Topping and Fimming are plant training techniques used to improve the plants overall growth.
Growing a marijuana plant is about more than just placing it in soil or a hydroponic system and letting nature do the work. Often, growers have to intervene. They have to adjust the plant in order to expose much of the lower growth to the light it otherwise wouldn’t have access to.
This is where topping and Fimming come in. These are two marijuana plant training techniques that clip or pinch the upper growth of a plant. This allows you to use all of that light you’re providing your plants. It also encourages more colas, which means bigger yields.
What is Topping?
Topping involves cutting off the top part of the marijuana plant, between the nodes. This removes the fan leaves, which allows light to penetrate further down into the plant. Each of those nodes has the potential to turn into a cola. When a grower removes it, it slightly shocks the plant. It will then start focusing on creating many colas, depending on how many nodes are exposed, instead of just one.
The benefits of topping include:
- Ideal for beginners
- Control the shape of your plants
- Reduces the height of plants
- Increase the number of colas
- Make the most of your grow lights by providing more of the marijuana plant access to it
The downsides of topping include:
- Topping places the plant under more stress than Fimming
- You’ll first have to work up the nerve to actually chop off part of your plant.
How to Top a Cannabis Plant
The first time you top a plant, it’s a good idea to cut above the fifth node. This will ensure there are enough branches on the bottom. This allows the plant to really become bushy. Once that first topping is done, you can then use your judgement as to how many nodes to cut above. Many growers choose to cut two or three nodes up, but it will depend on your own preferences and how bushy you’d like the plant to be.
After you’ve chosen where to cut, the procedure is very simple.
- Disinfect a pair of pruning scissors or a razor blade. This will ensure bacteria does not cause an infection in the plant. Rubbing alcohol is enough to sterilize your tool.
- Sharpen the tool you’re using if needed. You’ll cause the least amount of stress to the marijuana plant by making one clean cut.
- Decide where you’re going to make your cut. When topping, you’ll choose from the node instructions above. Two new stalks will form where you cut, producing more colas and more buds.
Topping is considered to be a high-stress training technique. Once done, it’s a good idea to allow the plant some recovery time. This can take several weeks as the plant heals and directs its energy to more stalks. Only after the plant has stabilized should you top again.
What is Fimming?
Fimming is very similar to topping and will produce many of the same results. The term Fimming is an acronym for “F*&k I missed.” Unlike topping, Fimming doesn’t actually cut the plant. This causes less stress to the marijuana plant, but can be just as effective.

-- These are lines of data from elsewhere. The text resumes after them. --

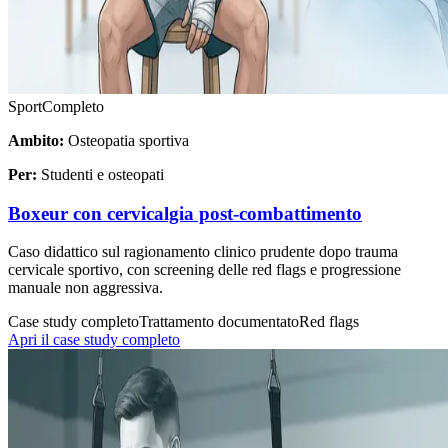
Sport
Completo
Ambito:
Osteopatia sportiva
Per:
Studenti e osteopati
Boxeur con cervicalgia post-combattimento
Caso didattico sul ragionamento clinico prudente dopo trauma
cervicale sportivo, con screening delle red flags e progressione
manuale non aggressiva.
Case study completo
Trattamento documentato
Red flags
Apri il case study completo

When using the Fimming technique, new growth is removed but the plant is not cut in between nodes. This has many benefits including:
- Creates two to four main colas instead of just two
- Low-stress training can be used to create even more colas
- Increased bud production for higher yields
Although Fimming certainly holds many benefits, it also has its downsides. These include:
- Not stressing the plant as much, which could yield fewer results
- Does not reduce the height of the plant
Fimming is also considered a technique used by advanced growers, as it can be fairly precise.
How to FIM a Marijuana Plant
Fimming is very similar to topping and the process is much the same. The only real difference is that you’re not cutting your plant.
- Wash your hands so they are very clean.
- Carefully grasp the area between the nodes and pinch the stem slightly. You don’t want to break it, but you do want to damage it slightly.
- Remove some of the new, top growth.
It’s important that when topping or Fimming, you only do it in the vegetative stage. It’s best to start with young plants that have developed at least five nodes when topping and at least three when Fimming.
There are many reasons growers train their marijuana plants. They may want to increase the yield, see more colas form, or just reduce the height of their plant. Topping and Fimming are two proven techniques that will help you do all of that. Before choosing which method to use, it’s important to consider the pros and cons of each. From this, all growers can form their own personal preference and master the tricks to getting more from their plants.